Senators have ruled against the presentation of witnesses and evidence for the charge of ill-gotten wealth or Article 2.4 of the impeachment complaint. Article 2 now only covers Corona’s alleged failure to disclose his Statement of Assets, Liabilities and Net Worth (SALN), and to include some of his properties in the SALN.
In a press conference after the trial, prosecution spokesperson Rep Romero “Miro” Quimbo said the defense re-opened the ill-gotten wealth allegation through the witnesses it presented.
The defense witnesses from the Supreme Court, Senate Electoral Tribunal (SET), and House of Representatives Electoral Tribunal (HRET) testified on the allowances of Corona.
“They have effectively reopened that matter by their own waiver. When you present a witness or evidence about ill-gotten wealth, it’s like you’re opening it up and that’s what happened today. We will seriously include as part of our rebuttal items pertaining to 2.4 or ill-gotten wealth,” Quimbo said in a mix of English and Filipino.
Quimbo said the prosecution will argue that based on the presentation of the defense counsels, it was the latter who brought up the issue.
‘No other purpose’
During the trial, senators asked lead defense counsel Serafin Cuevas if the defense was presenting evidence and witnesses on Article 2.4. (Read the story here.)
“We have to do everything for purposes of at least, [to] explain the position of the Chief Justice,” Cuevas explained. “It may not jive with your perception, postulation or articulation but decidedly we needed it because the impeachment court is not made up of one judge solely.
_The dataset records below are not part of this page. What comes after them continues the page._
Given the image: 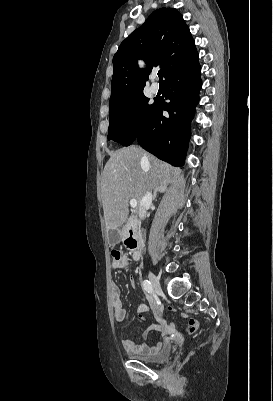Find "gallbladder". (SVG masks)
Returning a JSON list of instances; mask_svg holds the SVG:
<instances>
[{
    "label": "gallbladder",
    "mask_w": 273,
    "mask_h": 401,
    "mask_svg": "<svg viewBox=\"0 0 273 401\" xmlns=\"http://www.w3.org/2000/svg\"><path fill=\"white\" fill-rule=\"evenodd\" d=\"M109 244L120 243V233L118 227H108L107 228Z\"/></svg>",
    "instance_id": "bac80fb5"
}]
</instances>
It is an impeachment court.”
Sen Francis Escudero also asked a clarificatory question on what the defense intends to do. Escudero said that if it is proven that Corona’s assets are disproportionate to his income, the burden will shift to the defense to explain how he got his wealth.
Ballooning cash vs explaining income
In the press conference, Quimbo said that the defense witnesses and evidence were irrelevant if the panel strictly followed the exclusion of Article 2.4
“By their own admission, here is his money, here is how much he received. Is that in the SALN? No.”
Quimbo added that the tack of the defense is to show Corona’s sources of income to cater to public perception.
“What they are trying to do is they are going to balloon as much cash as [Corona] has so that he can eventually release his dollar accounts … He said he will release his dollar accounts at the right time. When is the right time? When they are able to present all the supposed sources of funds to be able to justify why they have so much cash in the banks. That is the direction.”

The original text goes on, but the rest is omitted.